(Required work): Restate word for word the lines between the start of the material and the line with "See History", keeping both of those ends and none of the pictures.

(Source data):

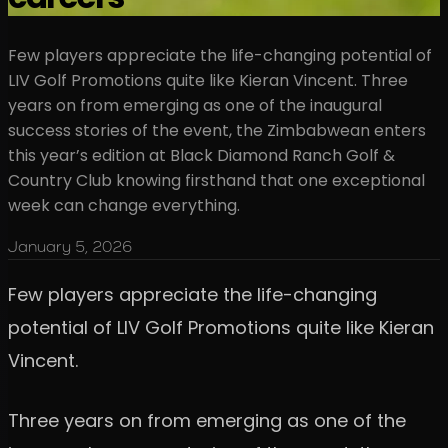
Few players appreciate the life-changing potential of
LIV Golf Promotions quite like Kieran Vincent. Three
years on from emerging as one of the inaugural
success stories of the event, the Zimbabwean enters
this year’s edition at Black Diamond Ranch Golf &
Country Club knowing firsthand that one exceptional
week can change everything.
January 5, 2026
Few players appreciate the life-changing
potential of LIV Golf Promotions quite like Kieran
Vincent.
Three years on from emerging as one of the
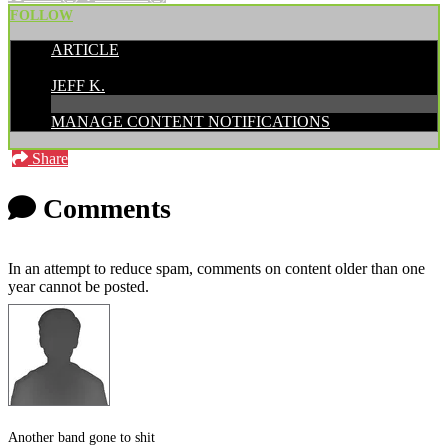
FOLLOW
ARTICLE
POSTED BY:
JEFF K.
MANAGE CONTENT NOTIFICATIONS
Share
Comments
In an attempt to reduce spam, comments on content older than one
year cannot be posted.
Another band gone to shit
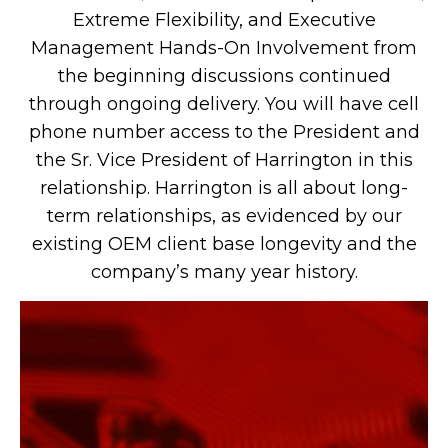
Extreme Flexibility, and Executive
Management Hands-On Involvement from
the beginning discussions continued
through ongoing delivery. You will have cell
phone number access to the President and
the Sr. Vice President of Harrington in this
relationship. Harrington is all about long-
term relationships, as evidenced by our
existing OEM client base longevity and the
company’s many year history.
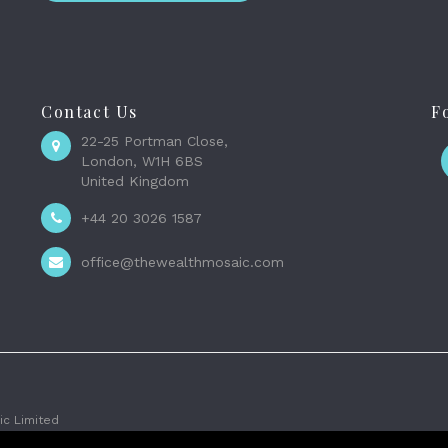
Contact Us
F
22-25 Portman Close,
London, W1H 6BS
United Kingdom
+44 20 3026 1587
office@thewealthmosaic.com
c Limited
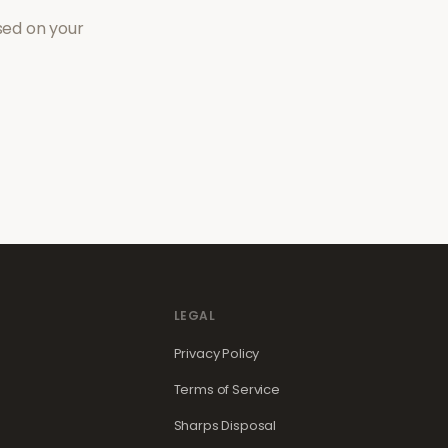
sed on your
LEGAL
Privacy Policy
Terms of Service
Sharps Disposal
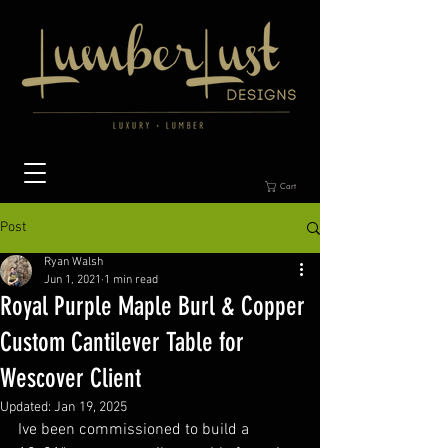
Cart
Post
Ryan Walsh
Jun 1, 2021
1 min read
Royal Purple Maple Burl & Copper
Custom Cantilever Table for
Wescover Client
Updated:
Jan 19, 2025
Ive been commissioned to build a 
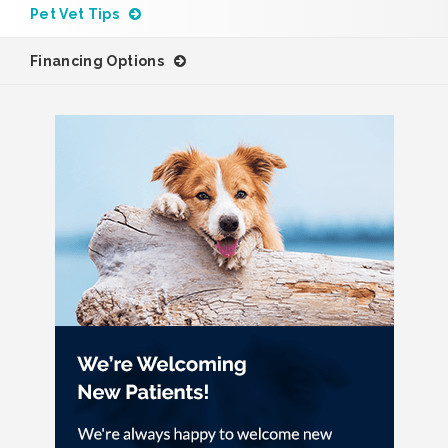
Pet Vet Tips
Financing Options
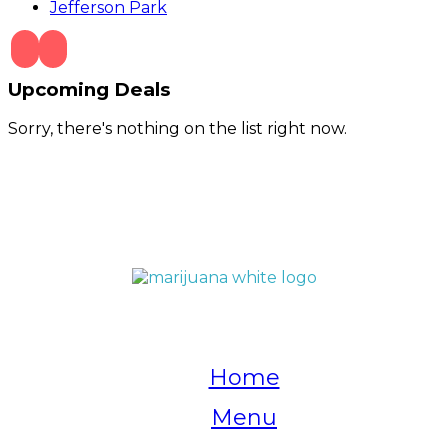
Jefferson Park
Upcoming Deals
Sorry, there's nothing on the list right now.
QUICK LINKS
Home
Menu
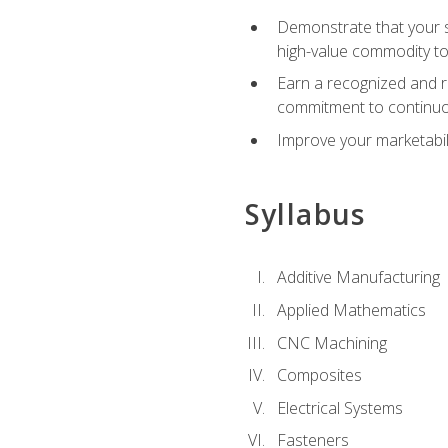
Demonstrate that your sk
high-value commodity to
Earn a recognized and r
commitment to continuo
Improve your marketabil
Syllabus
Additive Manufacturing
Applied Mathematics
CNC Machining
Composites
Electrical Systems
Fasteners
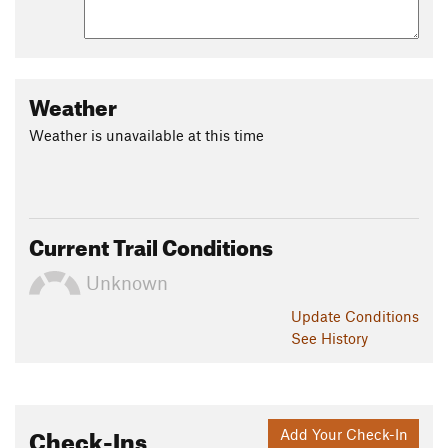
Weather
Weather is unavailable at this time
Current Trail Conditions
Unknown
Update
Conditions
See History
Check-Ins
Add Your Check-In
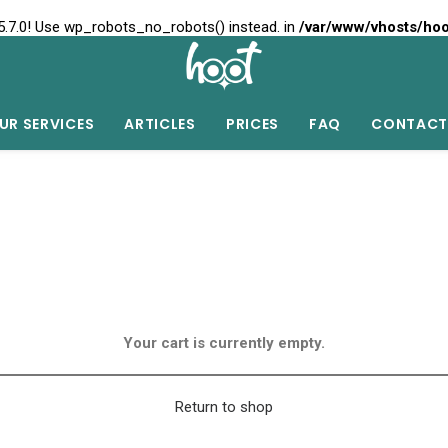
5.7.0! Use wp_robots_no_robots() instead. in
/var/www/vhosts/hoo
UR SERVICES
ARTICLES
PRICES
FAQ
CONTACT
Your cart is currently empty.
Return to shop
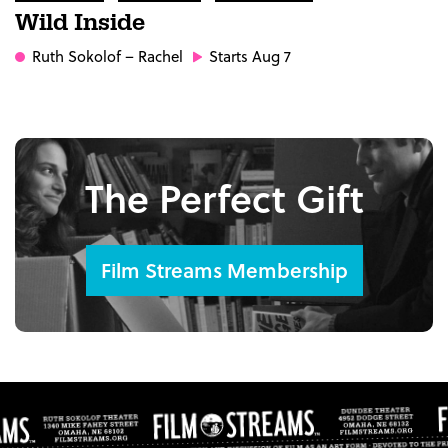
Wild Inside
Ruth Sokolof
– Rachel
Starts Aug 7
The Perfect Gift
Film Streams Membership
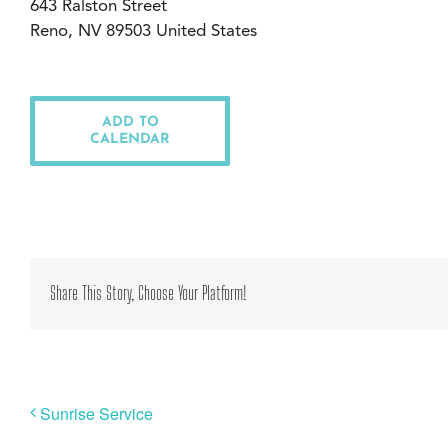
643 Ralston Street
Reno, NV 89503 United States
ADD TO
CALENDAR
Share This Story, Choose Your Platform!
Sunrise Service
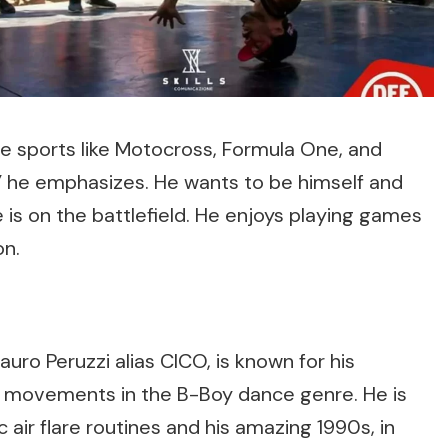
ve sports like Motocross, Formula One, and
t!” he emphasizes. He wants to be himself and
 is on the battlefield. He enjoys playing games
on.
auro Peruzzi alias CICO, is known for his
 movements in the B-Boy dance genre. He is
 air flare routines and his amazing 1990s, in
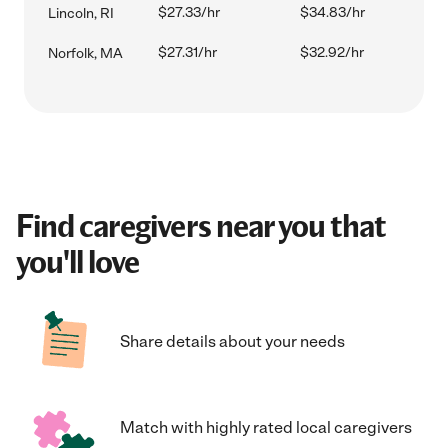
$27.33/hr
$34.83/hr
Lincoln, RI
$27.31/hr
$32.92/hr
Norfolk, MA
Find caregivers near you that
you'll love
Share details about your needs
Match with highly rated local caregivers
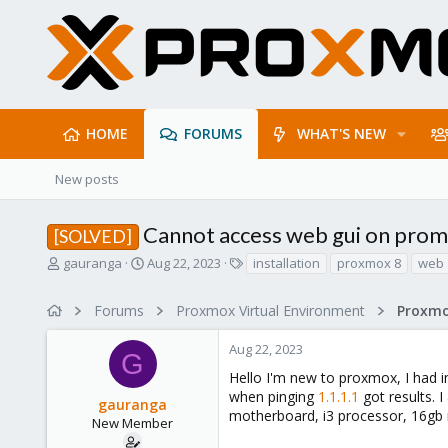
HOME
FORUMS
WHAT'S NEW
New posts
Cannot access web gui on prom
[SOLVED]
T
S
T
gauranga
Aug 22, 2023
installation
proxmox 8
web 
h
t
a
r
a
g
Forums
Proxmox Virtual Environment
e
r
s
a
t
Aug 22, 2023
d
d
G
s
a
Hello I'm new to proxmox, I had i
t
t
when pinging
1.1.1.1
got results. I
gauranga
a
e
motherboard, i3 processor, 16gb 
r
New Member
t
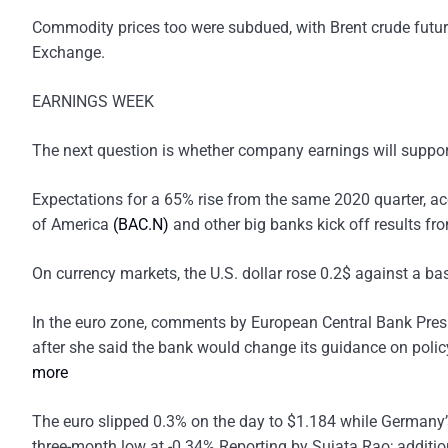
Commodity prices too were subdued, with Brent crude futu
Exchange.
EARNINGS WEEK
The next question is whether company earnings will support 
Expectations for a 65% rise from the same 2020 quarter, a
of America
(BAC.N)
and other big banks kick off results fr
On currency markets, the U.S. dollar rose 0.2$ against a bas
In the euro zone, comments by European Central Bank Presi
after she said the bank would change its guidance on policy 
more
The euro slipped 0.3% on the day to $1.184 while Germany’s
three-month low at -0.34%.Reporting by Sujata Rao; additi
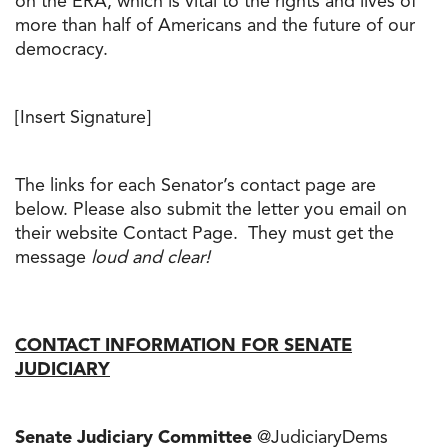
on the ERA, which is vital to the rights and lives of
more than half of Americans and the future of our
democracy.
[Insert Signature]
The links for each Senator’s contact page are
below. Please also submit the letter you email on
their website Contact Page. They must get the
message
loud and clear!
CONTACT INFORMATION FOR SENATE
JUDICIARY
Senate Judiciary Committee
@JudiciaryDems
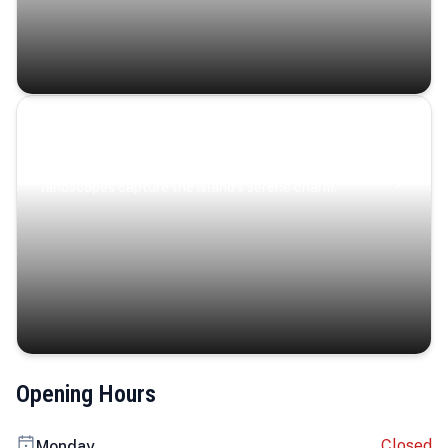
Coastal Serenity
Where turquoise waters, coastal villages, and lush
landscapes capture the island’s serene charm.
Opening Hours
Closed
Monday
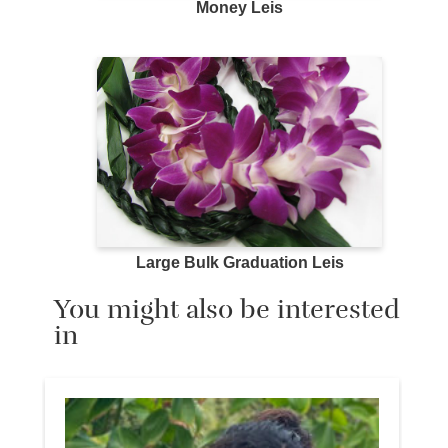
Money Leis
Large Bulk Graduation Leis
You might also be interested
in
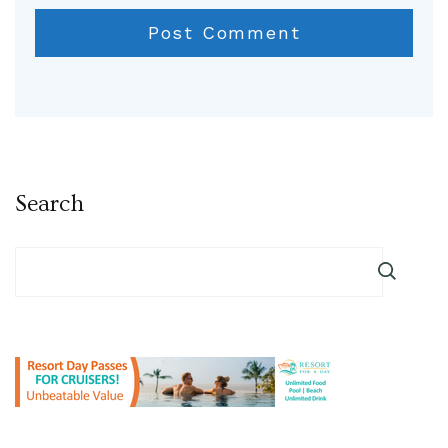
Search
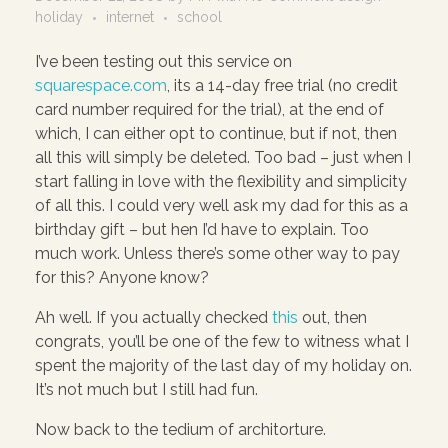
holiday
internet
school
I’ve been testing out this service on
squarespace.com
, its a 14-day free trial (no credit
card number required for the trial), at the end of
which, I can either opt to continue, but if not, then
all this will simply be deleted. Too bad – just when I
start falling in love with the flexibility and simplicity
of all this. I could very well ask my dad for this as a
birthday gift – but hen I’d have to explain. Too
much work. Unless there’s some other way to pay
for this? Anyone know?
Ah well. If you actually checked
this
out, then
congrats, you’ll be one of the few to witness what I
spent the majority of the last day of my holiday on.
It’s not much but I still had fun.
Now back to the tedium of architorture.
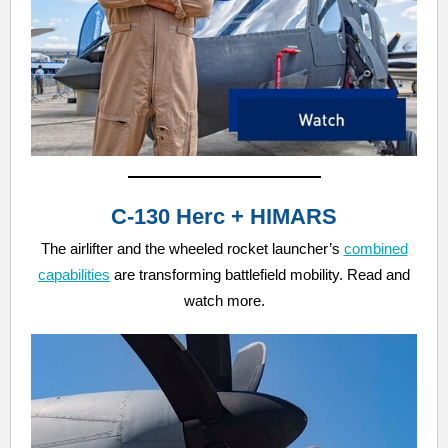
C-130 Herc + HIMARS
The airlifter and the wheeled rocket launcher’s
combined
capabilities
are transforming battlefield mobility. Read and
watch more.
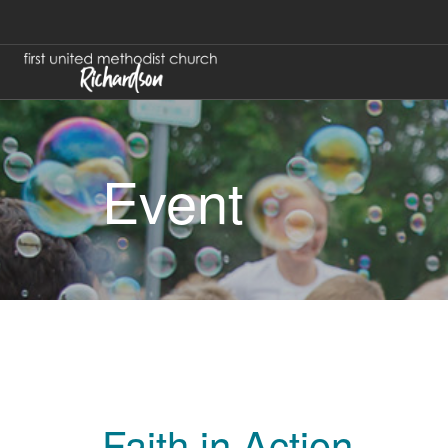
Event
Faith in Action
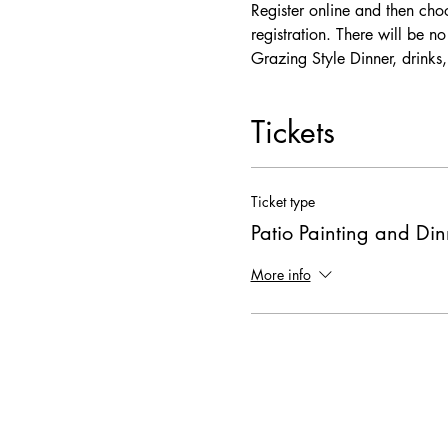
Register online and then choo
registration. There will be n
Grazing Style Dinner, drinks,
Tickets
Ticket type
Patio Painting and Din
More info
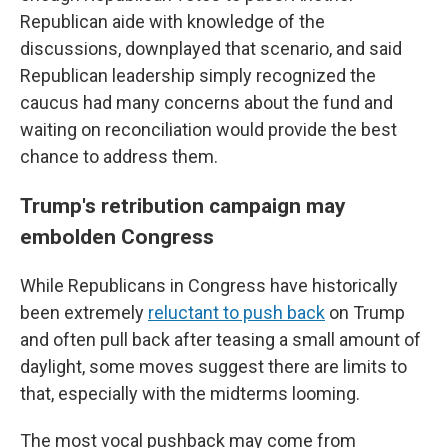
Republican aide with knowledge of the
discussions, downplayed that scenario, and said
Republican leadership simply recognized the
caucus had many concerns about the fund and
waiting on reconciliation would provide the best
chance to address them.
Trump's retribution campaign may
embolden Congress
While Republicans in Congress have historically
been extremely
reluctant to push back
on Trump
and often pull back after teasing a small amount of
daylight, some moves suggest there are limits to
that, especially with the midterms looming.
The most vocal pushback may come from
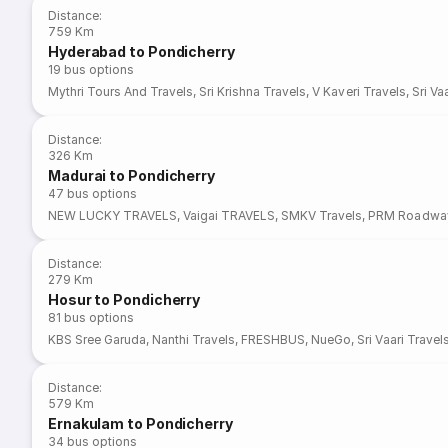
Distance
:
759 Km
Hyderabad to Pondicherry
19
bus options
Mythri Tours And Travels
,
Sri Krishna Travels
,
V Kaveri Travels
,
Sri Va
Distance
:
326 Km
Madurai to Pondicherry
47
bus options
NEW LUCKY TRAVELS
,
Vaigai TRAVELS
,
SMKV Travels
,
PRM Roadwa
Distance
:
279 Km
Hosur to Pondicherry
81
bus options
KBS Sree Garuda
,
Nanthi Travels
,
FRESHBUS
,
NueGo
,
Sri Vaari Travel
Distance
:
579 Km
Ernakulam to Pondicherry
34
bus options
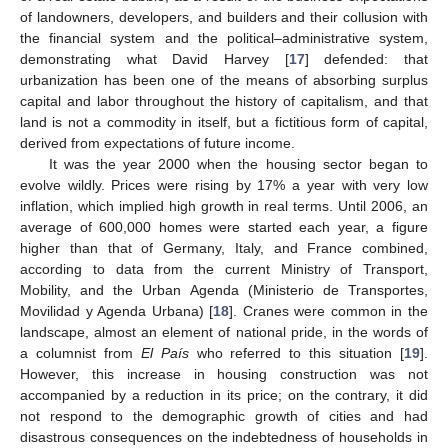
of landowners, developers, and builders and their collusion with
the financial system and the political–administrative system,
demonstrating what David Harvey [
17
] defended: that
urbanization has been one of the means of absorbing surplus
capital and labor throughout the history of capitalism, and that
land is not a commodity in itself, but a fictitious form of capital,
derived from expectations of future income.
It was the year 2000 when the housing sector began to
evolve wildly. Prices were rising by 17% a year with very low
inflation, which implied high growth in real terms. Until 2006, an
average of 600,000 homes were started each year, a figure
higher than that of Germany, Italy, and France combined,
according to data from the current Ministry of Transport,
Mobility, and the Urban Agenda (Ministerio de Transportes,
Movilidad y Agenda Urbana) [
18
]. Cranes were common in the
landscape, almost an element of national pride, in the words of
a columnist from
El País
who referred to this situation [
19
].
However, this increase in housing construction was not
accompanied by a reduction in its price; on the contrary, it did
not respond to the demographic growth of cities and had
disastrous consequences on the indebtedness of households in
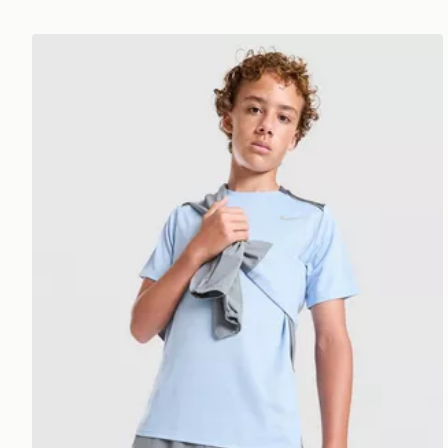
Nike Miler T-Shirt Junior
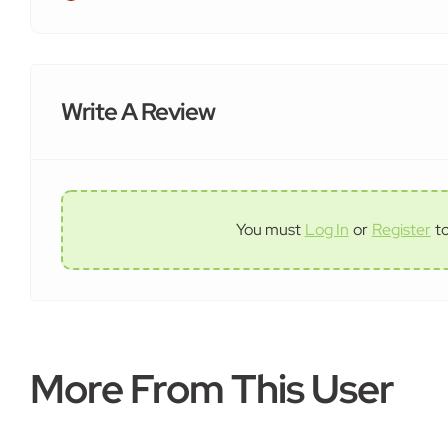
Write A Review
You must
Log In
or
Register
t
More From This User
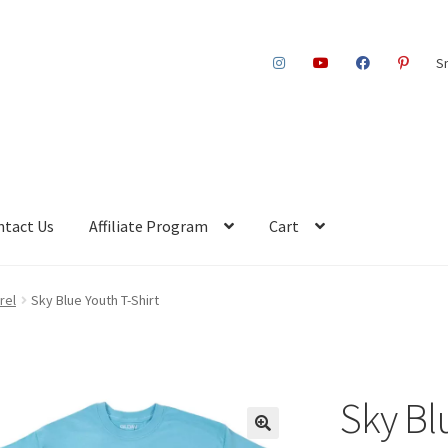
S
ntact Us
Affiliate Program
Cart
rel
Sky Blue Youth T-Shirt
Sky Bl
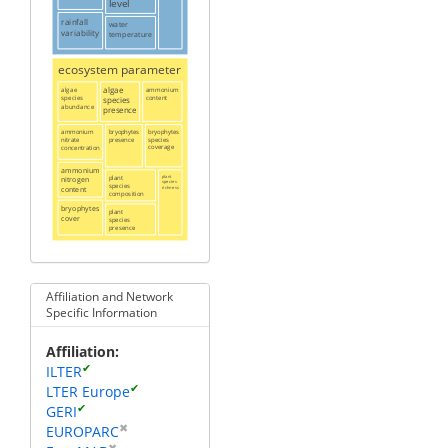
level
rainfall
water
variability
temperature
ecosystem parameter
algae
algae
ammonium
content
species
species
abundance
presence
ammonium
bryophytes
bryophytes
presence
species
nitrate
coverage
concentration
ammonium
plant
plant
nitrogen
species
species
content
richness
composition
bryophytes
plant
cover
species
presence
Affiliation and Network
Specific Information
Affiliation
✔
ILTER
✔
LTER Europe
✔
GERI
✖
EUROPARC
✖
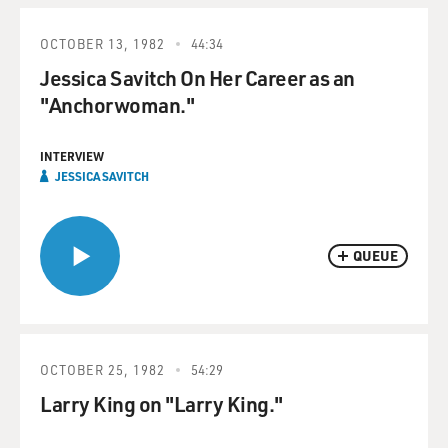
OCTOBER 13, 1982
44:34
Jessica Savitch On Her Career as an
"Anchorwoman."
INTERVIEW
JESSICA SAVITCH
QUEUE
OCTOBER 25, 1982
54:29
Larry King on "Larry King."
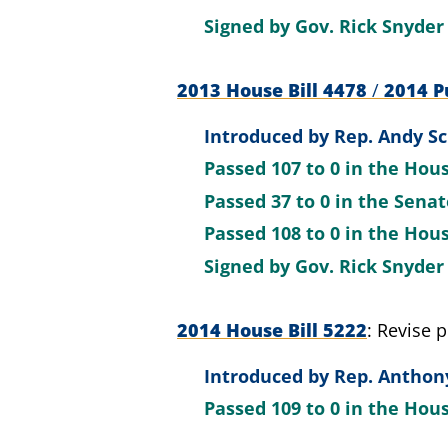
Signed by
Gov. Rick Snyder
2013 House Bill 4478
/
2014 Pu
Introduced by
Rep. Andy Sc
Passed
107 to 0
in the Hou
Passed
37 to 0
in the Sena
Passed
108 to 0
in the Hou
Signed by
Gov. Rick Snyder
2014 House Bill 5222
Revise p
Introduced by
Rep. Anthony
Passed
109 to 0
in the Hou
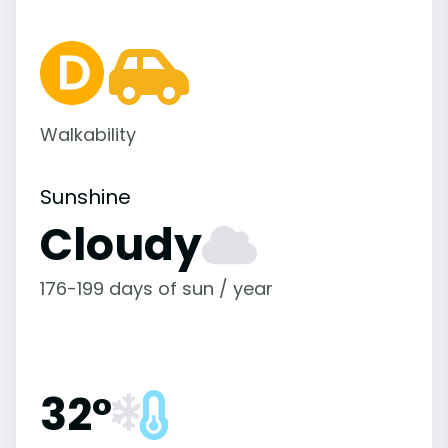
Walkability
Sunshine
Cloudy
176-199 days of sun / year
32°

(Task solution):
Few players appreciate the life-changing potential of
LIV Golf Promotions quite like Kieran Vincent. Three
years on from emerging as one of the inaugural
success stories of the event, the Zimbabwean enters
this year’s edition at Black Diamond Ranch Golf &
Country Club knowing firsthand that one exceptional
week can change everything.
January 5, 2026
Few players appreciate the life-changing
potential of LIV Golf Promotions quite like Kieran
Vincent.
Three years on from emerging as one of the
FOLLOW
ARTICLE
POSTED BY:
JEFF K.
MANAGE CONTENT NOTIFICATIONS
Share
Comments
In an attempt to reduce spam, comments on content older than one
year cannot be posted.
Another band gone to shit
Extreme Flexibility, and Executive
Management Hands-On Involvement from
the beginning discussions continued
through ongoing delivery. You will have cell
phone number access to the President and
the Sr. Vice President of Harrington in this
relationship. Harrington is all about long-
term relationships, as evidenced by our
existing OEM client base longevity and the
company’s many year history.
Contact Us
F
22-25 Portman Close,
London, W1H 6BS
United Kingdom
+44 20 3026 1587
office@thewealthmosaic.com
c Limited
sed on your
LEGAL
Privacy Policy
Terms of Service
Sharps Disposal
Cart
Post
Ryan Walsh
Jun 1, 2021
1 min read
Royal Purple Maple Burl & Copper
Custom Cantilever Table for
Wescover Client
Updated:
Jan 19, 2025
Ive been commissioned to build a 
Pet Vet Tips
Financing Options
Jefferson Park
Upcoming Deals
Sorry, there's nothing on the list right now.
QUICK LINKS
Home
Menu
Demonstrate that your sk
high-value commodity to
Earn a recognized and r
commitment to continuo
Improve your marketabil
Syllabus
Additive Manufacturing
Applied Mathematics
CNC Machining
Composites
Electrical Systems
Fasteners
Weather
Weather is unavailable at this time
Current Trail Conditions
Unknown
Update
Conditions
See History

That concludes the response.